Great project, I love super powerful flashlights :devil:

The wiring diagram is also very good.


Just one question, did you use the pulldown resistors at the gate of the mosfets?


----------



## mash.m (Mar 12, 2012)

i didn´t use external pulldown resistors. i used the attiny internal ones.
here is the corrected picture of the shematic. the led polarity was wrong and the strippe missed gnd:


----------



## Foliveira_PT (Mar 12, 2012)

But when the microcontroller is not running the software, the pulldown resistors still active?


----------



## mash.m (Mar 13, 2012)

hi, i don´t know how the settings are if the µc is off. but i will take a look into the whitepaper. maybe some 10kohm pulldown will be a good adon if i disasamble the ligh again.


----------



## Bimmerboy (Mar 15, 2012)

What an outstanding light! Another Markus masterpiece.

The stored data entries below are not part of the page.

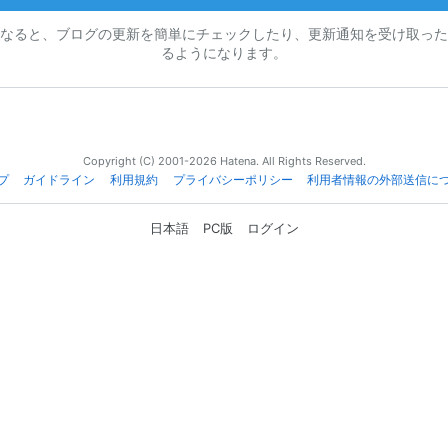
なると、ブログの更新を簡単にチェックしたり、更新通知を受け取った
るようになります。
Copyright (C) 2001-2026 Hatena. All Rights Reserved.
プ
ガイドライン
利用規約
プライバシーポリシー
利用者情報の外部送信に
日本語
PC版
ログイン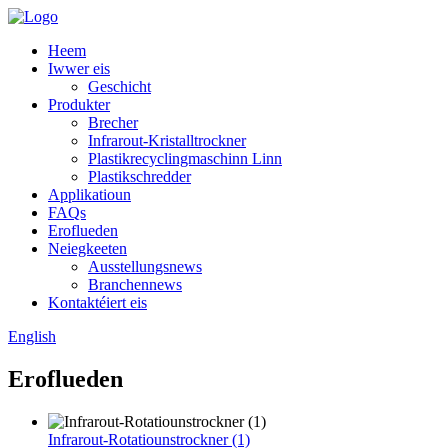
Heem
Iwwer eis
Geschicht
Produkter
Brecher
Infrarout-Kristalltrockner
Plastikrecyclingmaschinn Linn
Plastikschredder
Applikatioun
FAQs
Eroflueden
Neiegkeeten
Ausstellungsnews
Branchennews
Kontaktéiert eis
English
Eroflueden
Infrarout-Rotatiounstrockner (1)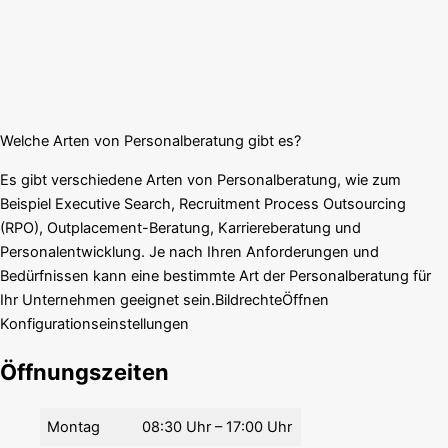
Welche Arten von Personalberatung gibt es?
Es gibt verschiedene Arten von Personalberatung, wie zum
Beispiel Executive Search, Recruitment Process Outsourcing
(RPO), Outplacement-Beratung, Karriereberatung und
Personalentwicklung. Je nach Ihren Anforderungen und
Bedürfnissen kann eine bestimmte Art der Personalberatung für
Ihr Unternehmen geeignet sein.BildrechteÖffnen
Konfigurationseinstellungen
Öffnungszeiten
Montag
08:30 Uhr – 17:00 Uhr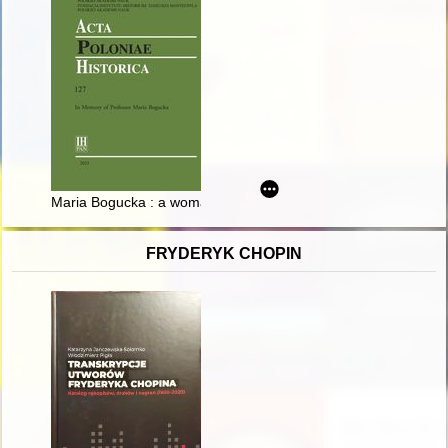
Maria Bogucka : a woman writing on the history of women
FRYDERYK CHOPIN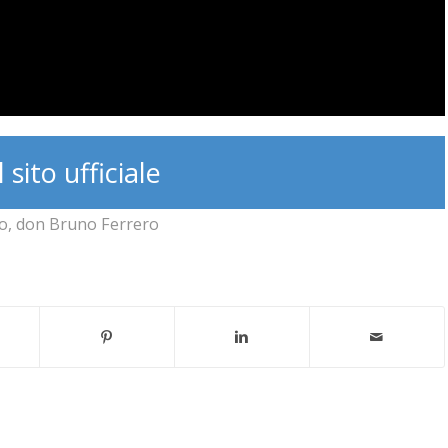
l sito ufficiale
o
,
don Bruno Ferrero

Love all the wires coming out of the switch, and the bundle underneath that awesome home made driver.


----------



## bshanahan14rulz (Mar 16, 2012)

So, do I send the bill for my drool-damaged keyboard to you or....?


----------



## mash.m (Jun 2, 2012)

uv beamshot. distance 25 feet:


----------



## bshanahan14rulz (Jun 4, 2012)

^ Someday I WILL get one of those Nichia 365nm!


----------



## Hestbech (Jan 24, 2015)

Holy crap!!! :twothumbs


----------